> _YOUR ASSIGNMENT_: Repeat the lines of the material below exactly, beginning at the one with "برنامج التظليل" and stopping after the last.
======
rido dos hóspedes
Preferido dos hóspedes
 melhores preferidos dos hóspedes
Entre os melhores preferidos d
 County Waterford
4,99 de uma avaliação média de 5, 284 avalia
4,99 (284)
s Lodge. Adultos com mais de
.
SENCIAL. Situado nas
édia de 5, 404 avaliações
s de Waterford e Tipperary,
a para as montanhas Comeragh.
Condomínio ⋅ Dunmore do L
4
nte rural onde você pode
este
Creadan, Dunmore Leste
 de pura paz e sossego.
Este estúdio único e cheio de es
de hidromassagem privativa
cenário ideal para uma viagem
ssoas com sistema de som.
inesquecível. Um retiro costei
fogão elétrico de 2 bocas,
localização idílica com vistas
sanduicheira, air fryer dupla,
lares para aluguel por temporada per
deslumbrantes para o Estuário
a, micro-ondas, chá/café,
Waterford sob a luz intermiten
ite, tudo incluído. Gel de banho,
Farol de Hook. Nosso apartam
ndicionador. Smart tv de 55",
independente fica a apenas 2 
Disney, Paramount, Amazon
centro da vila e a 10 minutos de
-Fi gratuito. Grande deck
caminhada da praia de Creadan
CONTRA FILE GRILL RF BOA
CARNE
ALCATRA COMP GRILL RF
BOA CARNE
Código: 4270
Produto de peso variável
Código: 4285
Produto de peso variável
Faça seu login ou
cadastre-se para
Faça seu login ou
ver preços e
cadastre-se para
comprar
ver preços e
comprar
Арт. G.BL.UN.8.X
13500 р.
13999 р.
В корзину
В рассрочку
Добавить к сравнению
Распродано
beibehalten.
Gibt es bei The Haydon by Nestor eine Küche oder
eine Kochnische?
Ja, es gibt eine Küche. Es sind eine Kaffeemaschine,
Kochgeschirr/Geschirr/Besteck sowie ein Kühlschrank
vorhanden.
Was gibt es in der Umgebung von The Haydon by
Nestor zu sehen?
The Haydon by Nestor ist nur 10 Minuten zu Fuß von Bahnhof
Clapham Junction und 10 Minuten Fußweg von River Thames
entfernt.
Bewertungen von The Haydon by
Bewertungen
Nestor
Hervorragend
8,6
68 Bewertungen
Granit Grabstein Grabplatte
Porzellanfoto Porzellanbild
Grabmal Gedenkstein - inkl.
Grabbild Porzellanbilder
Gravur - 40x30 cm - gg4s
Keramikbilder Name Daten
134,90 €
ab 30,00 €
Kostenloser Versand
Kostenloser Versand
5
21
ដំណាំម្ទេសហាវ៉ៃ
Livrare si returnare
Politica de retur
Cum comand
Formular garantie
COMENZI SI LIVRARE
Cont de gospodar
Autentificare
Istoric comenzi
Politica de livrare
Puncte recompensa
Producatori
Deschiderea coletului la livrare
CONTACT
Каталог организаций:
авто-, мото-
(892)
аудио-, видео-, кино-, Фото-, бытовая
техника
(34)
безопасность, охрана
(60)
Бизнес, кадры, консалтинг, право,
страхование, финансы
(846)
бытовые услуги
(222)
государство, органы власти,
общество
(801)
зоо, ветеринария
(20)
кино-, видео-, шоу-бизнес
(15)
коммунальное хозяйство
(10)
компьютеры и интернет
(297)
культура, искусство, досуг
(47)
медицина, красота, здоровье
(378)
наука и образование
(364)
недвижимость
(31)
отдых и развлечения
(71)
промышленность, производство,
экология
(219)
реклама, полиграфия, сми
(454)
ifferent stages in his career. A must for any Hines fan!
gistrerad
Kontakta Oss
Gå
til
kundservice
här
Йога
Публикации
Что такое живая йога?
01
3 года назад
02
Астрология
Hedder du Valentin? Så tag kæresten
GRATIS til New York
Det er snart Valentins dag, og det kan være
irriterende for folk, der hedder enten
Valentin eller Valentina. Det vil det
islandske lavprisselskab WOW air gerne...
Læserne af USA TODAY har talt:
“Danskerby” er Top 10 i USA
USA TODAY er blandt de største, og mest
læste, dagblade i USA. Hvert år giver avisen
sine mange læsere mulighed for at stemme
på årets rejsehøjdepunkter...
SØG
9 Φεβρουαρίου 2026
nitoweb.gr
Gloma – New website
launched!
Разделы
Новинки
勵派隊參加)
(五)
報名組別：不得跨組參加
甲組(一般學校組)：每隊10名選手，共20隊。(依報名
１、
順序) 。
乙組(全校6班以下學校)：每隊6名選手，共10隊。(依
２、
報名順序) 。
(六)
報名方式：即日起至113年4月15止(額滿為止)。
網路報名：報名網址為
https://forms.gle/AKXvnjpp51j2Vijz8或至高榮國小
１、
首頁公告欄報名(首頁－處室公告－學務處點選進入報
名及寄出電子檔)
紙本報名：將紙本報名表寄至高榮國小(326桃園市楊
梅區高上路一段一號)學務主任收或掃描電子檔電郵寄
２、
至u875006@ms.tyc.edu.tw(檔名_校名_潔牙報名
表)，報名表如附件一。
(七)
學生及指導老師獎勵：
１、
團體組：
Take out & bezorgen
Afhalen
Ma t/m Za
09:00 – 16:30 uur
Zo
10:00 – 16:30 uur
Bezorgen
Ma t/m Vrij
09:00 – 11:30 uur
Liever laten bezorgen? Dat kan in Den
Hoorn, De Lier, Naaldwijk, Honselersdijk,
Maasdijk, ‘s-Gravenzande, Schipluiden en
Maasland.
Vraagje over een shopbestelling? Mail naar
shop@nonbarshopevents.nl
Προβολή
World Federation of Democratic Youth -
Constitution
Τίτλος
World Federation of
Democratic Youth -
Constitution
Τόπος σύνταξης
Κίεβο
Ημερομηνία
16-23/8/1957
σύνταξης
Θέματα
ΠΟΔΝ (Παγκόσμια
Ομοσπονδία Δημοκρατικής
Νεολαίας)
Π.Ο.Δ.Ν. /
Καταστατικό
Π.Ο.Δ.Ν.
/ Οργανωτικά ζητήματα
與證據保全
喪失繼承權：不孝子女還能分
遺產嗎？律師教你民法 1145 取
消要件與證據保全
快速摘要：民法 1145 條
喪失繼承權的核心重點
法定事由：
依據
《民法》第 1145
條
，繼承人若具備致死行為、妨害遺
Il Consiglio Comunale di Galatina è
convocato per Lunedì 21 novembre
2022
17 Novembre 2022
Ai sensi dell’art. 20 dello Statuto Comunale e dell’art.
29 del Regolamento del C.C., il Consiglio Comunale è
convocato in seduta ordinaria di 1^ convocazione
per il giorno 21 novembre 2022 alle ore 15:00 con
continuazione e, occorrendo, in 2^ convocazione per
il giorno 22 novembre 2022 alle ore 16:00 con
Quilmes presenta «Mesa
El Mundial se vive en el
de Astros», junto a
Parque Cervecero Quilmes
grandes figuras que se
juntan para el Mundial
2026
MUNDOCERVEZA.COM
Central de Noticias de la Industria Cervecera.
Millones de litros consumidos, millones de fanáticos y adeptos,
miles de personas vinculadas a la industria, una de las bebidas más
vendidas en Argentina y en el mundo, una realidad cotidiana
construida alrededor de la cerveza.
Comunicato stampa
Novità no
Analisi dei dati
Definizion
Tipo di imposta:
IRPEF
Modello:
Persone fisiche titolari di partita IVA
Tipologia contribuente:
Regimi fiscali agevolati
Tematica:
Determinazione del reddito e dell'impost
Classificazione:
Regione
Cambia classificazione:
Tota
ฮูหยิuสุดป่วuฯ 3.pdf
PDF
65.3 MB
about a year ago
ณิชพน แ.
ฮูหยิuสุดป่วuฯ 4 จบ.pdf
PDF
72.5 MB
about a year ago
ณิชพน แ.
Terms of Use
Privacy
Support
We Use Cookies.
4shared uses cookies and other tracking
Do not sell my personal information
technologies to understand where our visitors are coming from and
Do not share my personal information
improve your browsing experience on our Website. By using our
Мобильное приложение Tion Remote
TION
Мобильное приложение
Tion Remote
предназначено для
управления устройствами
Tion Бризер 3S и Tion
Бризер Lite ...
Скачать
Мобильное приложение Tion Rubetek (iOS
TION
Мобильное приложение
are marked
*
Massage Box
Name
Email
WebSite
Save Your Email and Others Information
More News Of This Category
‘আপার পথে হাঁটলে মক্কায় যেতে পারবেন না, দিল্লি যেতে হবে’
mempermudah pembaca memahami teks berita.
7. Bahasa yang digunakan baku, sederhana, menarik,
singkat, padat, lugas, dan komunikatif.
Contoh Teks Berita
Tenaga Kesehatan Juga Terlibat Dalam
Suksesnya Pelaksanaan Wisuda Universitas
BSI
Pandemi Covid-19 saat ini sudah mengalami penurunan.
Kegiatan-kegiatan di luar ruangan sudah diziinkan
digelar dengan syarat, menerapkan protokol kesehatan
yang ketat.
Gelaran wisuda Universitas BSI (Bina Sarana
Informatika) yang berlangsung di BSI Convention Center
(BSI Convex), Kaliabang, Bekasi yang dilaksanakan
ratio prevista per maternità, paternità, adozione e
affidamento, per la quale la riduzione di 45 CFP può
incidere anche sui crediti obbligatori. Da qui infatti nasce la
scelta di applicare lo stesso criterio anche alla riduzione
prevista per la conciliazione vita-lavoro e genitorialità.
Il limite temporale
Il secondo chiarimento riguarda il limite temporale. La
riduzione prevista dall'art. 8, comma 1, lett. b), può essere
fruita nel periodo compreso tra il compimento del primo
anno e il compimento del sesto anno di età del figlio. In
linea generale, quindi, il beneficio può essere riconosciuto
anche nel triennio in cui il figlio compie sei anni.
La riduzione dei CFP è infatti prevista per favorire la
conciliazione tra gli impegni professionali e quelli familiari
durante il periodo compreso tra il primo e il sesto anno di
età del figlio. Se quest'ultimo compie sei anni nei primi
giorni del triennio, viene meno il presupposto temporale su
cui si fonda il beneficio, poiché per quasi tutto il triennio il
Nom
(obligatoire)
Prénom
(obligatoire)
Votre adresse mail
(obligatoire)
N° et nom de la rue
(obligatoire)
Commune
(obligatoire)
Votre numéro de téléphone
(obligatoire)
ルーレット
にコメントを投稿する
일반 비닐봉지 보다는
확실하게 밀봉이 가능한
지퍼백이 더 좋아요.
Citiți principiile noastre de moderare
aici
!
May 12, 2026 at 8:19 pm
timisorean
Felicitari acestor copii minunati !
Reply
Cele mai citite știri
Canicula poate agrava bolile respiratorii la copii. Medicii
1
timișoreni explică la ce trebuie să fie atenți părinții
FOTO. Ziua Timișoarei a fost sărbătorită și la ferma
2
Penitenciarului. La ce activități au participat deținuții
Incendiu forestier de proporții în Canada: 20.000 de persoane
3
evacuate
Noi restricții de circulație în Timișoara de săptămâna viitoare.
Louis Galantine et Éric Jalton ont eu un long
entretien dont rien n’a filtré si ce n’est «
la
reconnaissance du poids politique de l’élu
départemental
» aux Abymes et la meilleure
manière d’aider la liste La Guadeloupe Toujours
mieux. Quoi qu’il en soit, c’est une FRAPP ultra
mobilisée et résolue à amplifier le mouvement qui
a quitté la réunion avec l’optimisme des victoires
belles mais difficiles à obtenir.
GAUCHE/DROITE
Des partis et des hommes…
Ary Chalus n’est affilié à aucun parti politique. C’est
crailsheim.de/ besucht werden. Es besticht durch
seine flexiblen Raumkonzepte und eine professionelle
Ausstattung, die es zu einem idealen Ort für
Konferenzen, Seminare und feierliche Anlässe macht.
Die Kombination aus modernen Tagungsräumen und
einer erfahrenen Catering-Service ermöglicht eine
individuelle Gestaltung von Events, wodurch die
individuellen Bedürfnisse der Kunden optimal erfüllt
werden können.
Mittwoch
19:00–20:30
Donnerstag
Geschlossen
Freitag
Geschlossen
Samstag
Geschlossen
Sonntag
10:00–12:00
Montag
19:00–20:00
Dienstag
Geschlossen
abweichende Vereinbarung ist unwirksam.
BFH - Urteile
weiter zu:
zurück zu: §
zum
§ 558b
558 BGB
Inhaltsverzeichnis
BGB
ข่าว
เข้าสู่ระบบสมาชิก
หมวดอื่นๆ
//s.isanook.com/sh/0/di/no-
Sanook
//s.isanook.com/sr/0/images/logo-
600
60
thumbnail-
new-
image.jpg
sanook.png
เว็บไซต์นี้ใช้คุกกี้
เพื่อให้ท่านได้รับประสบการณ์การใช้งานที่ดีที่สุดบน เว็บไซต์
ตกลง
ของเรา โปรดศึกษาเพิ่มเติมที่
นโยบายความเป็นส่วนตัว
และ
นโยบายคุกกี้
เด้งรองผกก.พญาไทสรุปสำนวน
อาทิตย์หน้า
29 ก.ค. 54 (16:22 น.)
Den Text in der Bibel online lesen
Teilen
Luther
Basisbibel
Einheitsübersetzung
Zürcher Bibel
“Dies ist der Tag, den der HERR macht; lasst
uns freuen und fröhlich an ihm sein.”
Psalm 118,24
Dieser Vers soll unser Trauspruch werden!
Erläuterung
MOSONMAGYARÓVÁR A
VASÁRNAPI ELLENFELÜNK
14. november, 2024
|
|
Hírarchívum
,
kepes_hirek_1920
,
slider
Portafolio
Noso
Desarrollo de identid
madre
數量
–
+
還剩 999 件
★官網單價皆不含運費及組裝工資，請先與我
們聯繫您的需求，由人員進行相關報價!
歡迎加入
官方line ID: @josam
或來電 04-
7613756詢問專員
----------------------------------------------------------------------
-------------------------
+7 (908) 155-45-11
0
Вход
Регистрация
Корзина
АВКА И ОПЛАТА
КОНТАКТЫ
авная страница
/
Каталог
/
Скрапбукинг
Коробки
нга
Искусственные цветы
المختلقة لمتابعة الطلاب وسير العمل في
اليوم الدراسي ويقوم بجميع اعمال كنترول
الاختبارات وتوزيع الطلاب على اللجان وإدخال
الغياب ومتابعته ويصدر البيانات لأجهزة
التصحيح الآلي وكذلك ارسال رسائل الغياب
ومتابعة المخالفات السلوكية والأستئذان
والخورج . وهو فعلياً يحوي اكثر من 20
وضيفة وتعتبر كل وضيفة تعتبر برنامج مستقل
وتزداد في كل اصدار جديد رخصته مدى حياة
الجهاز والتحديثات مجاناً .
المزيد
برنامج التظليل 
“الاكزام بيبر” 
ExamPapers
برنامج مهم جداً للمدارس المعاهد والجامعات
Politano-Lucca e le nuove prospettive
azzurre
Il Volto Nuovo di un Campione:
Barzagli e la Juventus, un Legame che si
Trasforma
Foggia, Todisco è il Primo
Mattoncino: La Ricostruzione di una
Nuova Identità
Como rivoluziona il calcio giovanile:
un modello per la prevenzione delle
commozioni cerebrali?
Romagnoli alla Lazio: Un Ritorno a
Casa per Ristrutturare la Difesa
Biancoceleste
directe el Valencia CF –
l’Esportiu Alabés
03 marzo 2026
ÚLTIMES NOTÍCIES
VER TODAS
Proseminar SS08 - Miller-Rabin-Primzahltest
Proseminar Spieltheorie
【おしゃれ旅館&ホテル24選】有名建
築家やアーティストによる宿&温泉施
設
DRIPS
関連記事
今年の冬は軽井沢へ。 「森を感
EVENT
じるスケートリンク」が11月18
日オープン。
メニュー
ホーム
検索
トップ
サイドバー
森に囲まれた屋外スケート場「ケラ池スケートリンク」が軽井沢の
======
> _TASK ANSWER_:
برنامج التظليل 
“الاكزام بيبر” 
ExamPapers
برنامج مهم جداً للمدارس المعاهد والجامعات
Politano-Lucca e le nuove prospettive
azzurre
Il Volto Nuovo di un Campione:
Barzagli e la Juventus, un Legame che si
Trasforma
Foggia, Todisco è il Primo
Mattoncino: La Ricostruzione di una
Nuova Identità
Como rivoluziona il calcio giovanile:
un modello per la prevenzione delle
commozioni cerebrali?
Romagnoli alla Lazio: Un Ritorno a
Casa per Ristrutturare la Difesa
Biancoceleste
directe el Valencia CF –
l’Esportiu Alabés
03 marzo 2026
ÚLTIMES NOTÍCIES
VER TODAS
Proseminar SS08 - Miller-Rabin-Primzahltest
Proseminar Spieltheorie
【おしゃれ旅館&ホテル24選】有名建
築家やアーティストによる宿&温泉施
設
DRIPS
関連記事
今年の冬は軽井沢へ。 「森を感
EVENT
じるスケートリンク」が11月18
日オープン。
メニュー
ホーム
検索
トップ
サイドバー
森に囲まれた屋外スケート場「ケラ池スケートリンク」が軽井沢の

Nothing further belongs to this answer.